Status TSTabletManager::BeginReplicaStateTransition( const string& tablet_id, const string& reason, scoped_refptr<TabletReplica>* replica, scoped_refptr<TransitionInProgressDeleter>* deleter, TabletServerErrorPB::Code* error_code) { // Acquire the lock in exclusive mode as we'll add a entry to the // transition_in_progress_ map. std::lock_guard<RWMutex> lock(lock_); TRACE("Acquired tablet manager lock"); RETURN_NOT_OK(CheckRunningUnlocked(error_code)); ... }
But I think the root case is Kudu master send too many duplicate 'alter table/delete tablet' request to tserver. I found more info in master's log:
$ grep "Scheduling retry of 8f8b354490684bf3a54e49a1478ec99d" kudu_master.zjy-hadoop-prc-ct01.bj.work.log.INFO.20191030-204137.62788 | egrep "attempt = 1\)" I1030 20:41:42.207222 62821 catalog_manager.cc:2971] Scheduling retry of 8f8b354490684bf3a54e49a1478ec99d Delete Tablet RPC for TS=d50ddd2e763e4d5e81828a3807187b2e with a delay of 43 ms (attempt = 1) I1030 20:41:42.207556 62821 catalog_manager.cc:2971] Scheduling retry of 8f8b354490684bf3a54e49a1478ec99d Delete Tablet RPC for TS=d50ddd2e763e4d5e81828a3807187b2e with a delay of 40 ms (attempt = 1) I1030 20:41:42.260052 62821 catalog_manager.cc:2971] Scheduling retry of 8f8b354490684bf3a54e49a1478ec99d Delete Tablet RPC for TS=d50ddd2e763e4d5e81828a3807187b2e with a delay of 31 ms (attempt = 1) I1030 20:41:42.278609 62821 catalog_manager.cc:2971] Scheduling retry of 8f8b354490684bf3a54e49a1478ec99d Delete Tablet RPC for TS=d50ddd2e763e4d5e81828a3807187b2e with a delay of 19 ms (attempt = 1) I1030 20:41:42.312175 62821 catalog_manager.cc:2971] Scheduling retry of 8f8b354490684bf3a54e49a1478ec99d Delete Tablet RPC for TS=d50ddd2e763e4d5e81828a3807187b2e with a delay of 48 ms (attempt = 1) I1030 20:41:42.318933 62821 catalog_manager.cc:2971] Scheduling retry of 8f8b354490684bf3a54e49a1478ec99d Delete Tablet RPC for TS=d50ddd2e763e4d5e81828a3807187b2e with a delay of 62 ms (attempt = 1) I1030 20:41:42.340060 62821 catalog_manager.cc:2971] Scheduling retry of 8f8b354490684bf3a54e49a1478ec99d Delete Tablet RPC for TS=d50ddd2e763e4d5e81828a3807187b2e with a delay of 30 ms (attempt = 1) ...

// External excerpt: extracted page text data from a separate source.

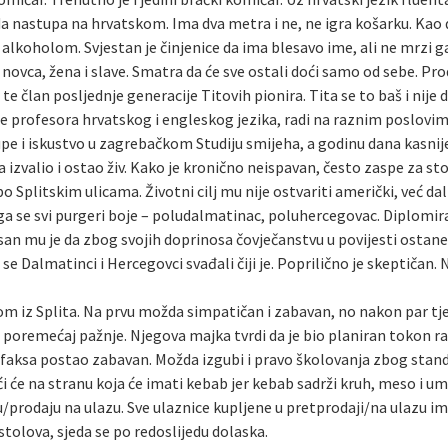
da nastupa na hrvatskom. Ima dva metra i ne, ne igra košarku. Kao 
oholom. Svjestan je činjenice da ima blesavo ime, ali ne mrzi ga. M
ovca, žena i slave. Smatra da će sve ostali doći samo od sebe. Pr
te član posljednje generacije Titovih pionira. Tita se to baš i nije
le profesora hrvatskog i engleskog jezika, radi na raznim poslovi
upe i iskustvo u zagrebačkom Studiju smijeha, a godinu dana kasni
a izvalio i ostao živ. Kako je kronično neispavan, često zaspe za s
 po Splitskim ulicama. Životni cilj mu nije ostvariti američki, već da
a se svi purgeri boje – poludalmatinac, poluhercegovac. Diplomirani
 san mu je da zbog svojih doprinosa čovječanstvu u povijesti ostan
se Dalmatinci i Hercegovci svađali čiji je. Poprilično je skeptičan.
om iz Splita. Na prvu možda simpatičan i zabavan, no nakon par tje
gi” poremećaj pažnje. Njegova majka tvrdi da je bio planiran tokon 
van faksa postao zabavan. Možda izgubi i pravo školovanja zbog sta
i će na stranu koja će imati kebab jer kebab sadrži kruh, meso i um
/prodaju na ulazu. Sve ulaznice kupljene u pretprodaji/na ulazu i
tolova, sjeda se po redoslijedu dolaska.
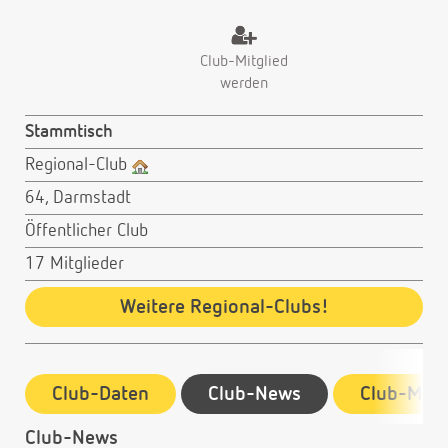
Club-Mitglied
werden
Stammtisch
Regional-Club
64, Darmstadt
Öffentlicher Club
17 Mitglieder
Weitere Regional-Clubs!
Club-Daten
Club-News
Club-Mitg
Club-News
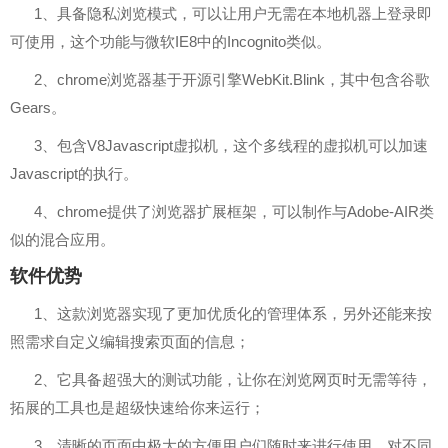
1、具备隐私浏览模式，可以让用户无需在本地机器上登录即
可使用，这个功能与微软IE8中的Incognito类似。
2、chrome浏览器基于开源引擎WebKit.Blink，其中包含谷歌
Gears。
3、包含V8Javascript虚拟机，这个多线程的虚拟机可以加速
Javascript的执行。
4、chrome提供了浏览器扩展框架，可以制作与Adobe-AIR类
似的混合应用。
软件优势
1、这款浏览器实现了更加优质化的管理体系，另外还能来按
照需求自定义编辑搜索页面的信息；
2、它具备超强大的测试功能，让你在浏览网页时无需等待，
拓展的工具也是超级快速给你来运行；
3、清晰的页面中极大的方便用户们随时来进行使用，对不同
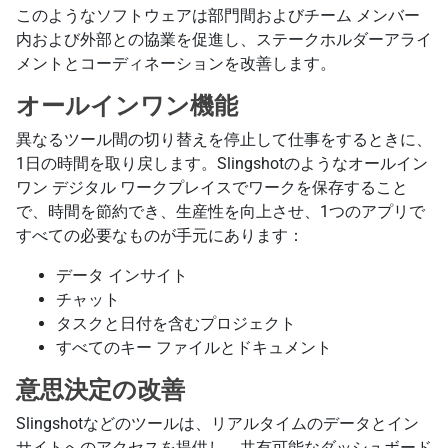
このようなソフトウェアは部門間およびチーム メンバー
内および外部との協業を促進し、ステークホルダーアライ
メントとコーディネーションを改善します。
オールインワン機能
異なるツール間の切り替えを停止して仕事をするときに、
1日の時間を取り戻します。Slingshotのようなオールイン
ワン デジタル ワークプレイスでワークを保存すること
で、時間を節約でき、生産性を向上させ、1つのアプリで
すべての必要なものが手元にあります：
データ インサイト
チャット
タスクと日付を含むプロジェクト
すべてのキー ファイルとドキュメント
意思決定の改善
Slingshotなどのツールは、リアルタイムのデータとイン
サイトへのアクセスを提供し、共有可能なダッシュボード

That means master received too many duplicate 'delete tablet' request from client, and then dispatch these request to tservers.
I think we should limit the concurrent alter request of a table, when a alter request is on going and hasn't been finished, the following request should be rejected. Or we should limit the size of TableInfo::pending_tasks_.